I have my ReactJs application that authenticating the user using Okta React SDK. This SDK is using OpenID and OAuth 2.0 to authenticate users. Now, I want to change the authentication flow from (OAuth 2.0) to (SAML 2.0) in my react application. So that user would authenticate using SAML2.0 flow instead of OAuth2.0.
For the backend, I’m using ruby on rails. I have gone through a number of blogs and documents But, looks like I am unable to find a way or examples where I could get some reference. Is this possible, what I’m trying to achieve ?.
Looking forward to you guys, I’m really stuck in it.
@mraible
Thank you very much for your response. Actually, In my company, they already have user licenses for the entire company if it is set-up with SAML 2.0. They say that OAuth 2.0 requires a cost per user. So I’m trying to figuring out the way to use SAML 2.0 in my react app. So that we do not have to incur new costs for users.
First of all, is this possible to do this? Or we have to only use OAuth with a new cost per user?

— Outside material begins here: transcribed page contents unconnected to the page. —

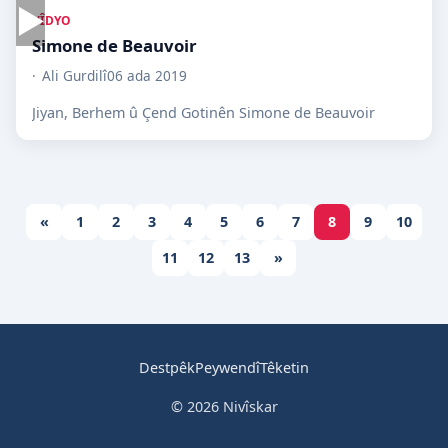
▶
VÎDYO
Simone de Beauvoir
Ali Gurdilî
06 ada 2019
Jiyan, Berhem û Çend Gotinên Simone de Beauvoir
«
1
2
3
4
5
6
7
8
9
10
11
12
13
»
Destpêk
Peywendî
Têketin
© 2026 Nivîskar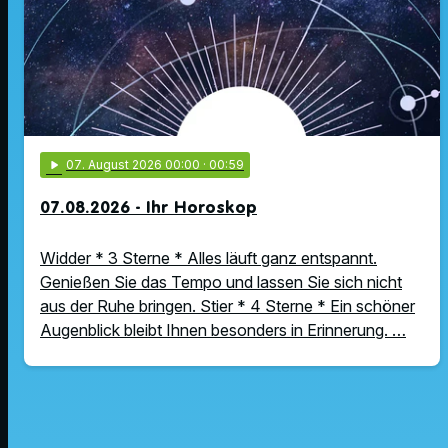
play_arrow
07
. August 2026 00:00
· 00:59
07.08.2026 - Ihr Horoskop
Widder * 3 Sterne * Alles läuft ganz entspannt.
Genießen Sie das Tempo und lassen Sie sich nicht
aus der Ruhe bringen. Stier * 4 Sterne * Ein schöner
Augenblick bleibt Ihnen besonders in Erinnerung. …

Yeah, this is a problem we’d like to fix. If you buy our workforce identity product, you have to pay extra for API Access Management (which provides an OAuth authorization server). However, if you buy our customer identity product (aka create a developer account at developer.okta.com), you get API AM for free. Developer accounts are free and you get up to 1000 monthly active users. If you need more, you can buy more.
Ideally, API AM is included for free in both products. Unfortunately, this is not currently the case and it leads to people making bad decisions like trying to use SAML with React.

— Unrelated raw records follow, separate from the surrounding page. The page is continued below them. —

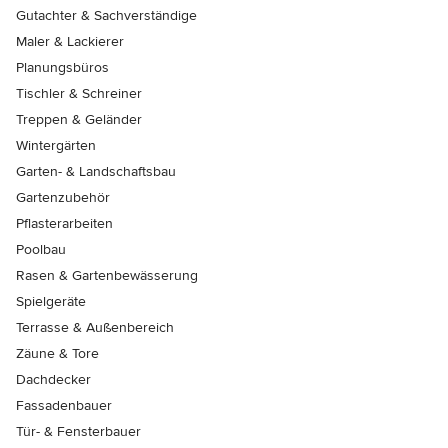
Gutachter & Sachverständige
Maler & Lackierer
Planungsbüros
Tischler & Schreiner
Treppen & Geländer
Wintergärten
Garten- & Landschaftsbau
Gartenzubehör
Pflasterarbeiten
Poolbau
Rasen & Gartenbewässerung
Spielgeräte
Terrasse & Außenbereich
Zäune & Tore
Dachdecker
Fassadenbauer
Tür- & Fensterbauer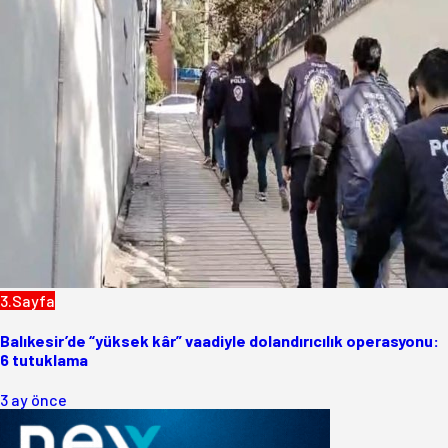
3.Sayfa
Balıkesir’de “yüksek kâr” vaadiyle dolandırıcılık operasyonu:
6 tutuklama
3 ay önce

If you’re able to combine your front end and backend (e.g. package your React app in a Spring Boot app), that might be a solution. Backend frameworks tend to have better support for SAML.

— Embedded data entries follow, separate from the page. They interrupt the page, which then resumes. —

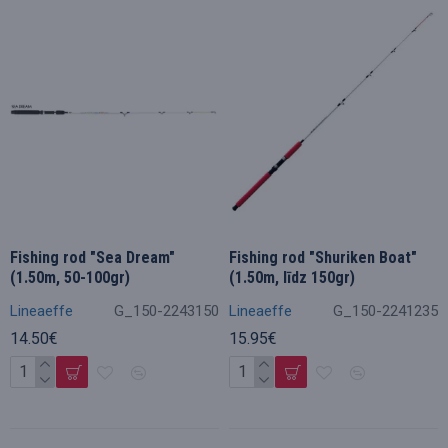
Fishing rod "Sea Dream"
Fishing rod "Shuriken Boat"
(1.50m, 50-100gr)
(1.50m, līdz 150gr)
Lineaeffe
G_150-2243150
Lineaeffe
G_150-2241235
14.50€
15.95€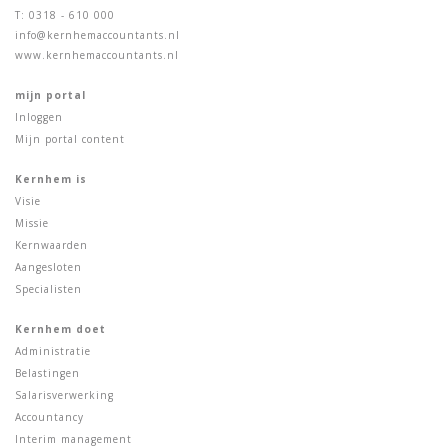
T: 0318 - 610 000
info@kernhemaccountants.nl
www.kernhemaccountants.nl
mijn portal
Inloggen
Mijn portal content
Kernhem is
Visie
Missie
Kernwaarden
Aangesloten
Specialisten
Kernhem doet
Administratie
Belastingen
Salarisverwerking
Accountancy
Interim management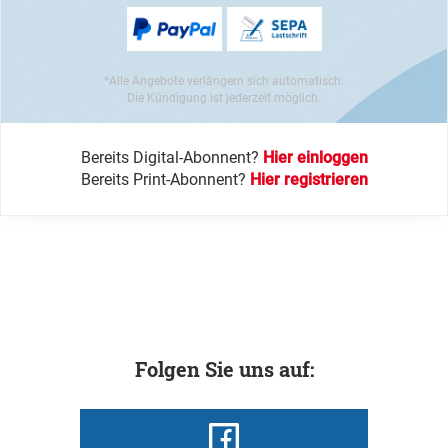
*Alle Angebote verlängern sich automatisch.
Die Kündigung ist jederzeit möglich.
Bereits Digital-Abonnent?
Hier einloggen
Bereits Print-Abonnent?
Hier registrieren
Folgen Sie uns auf:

I maintain an open source project that acts as a bridge between SAML and OAuth - ossoapp.com
You could deploy an instance of Osso, and consume it via OAuth from your rails application much as you do now. We even offer omniauth-osso if you’re using omniauth - https://github.com/enterprise-oss/omniauth-osso
Then Osso would handle SAML auth against Okta (or OneLogin, Ping, etc) and return the user to you as part of an OAuth 2.0 authorization code grant flow.
Osso is also written in Ruby, so it might help you implement SAML yourself.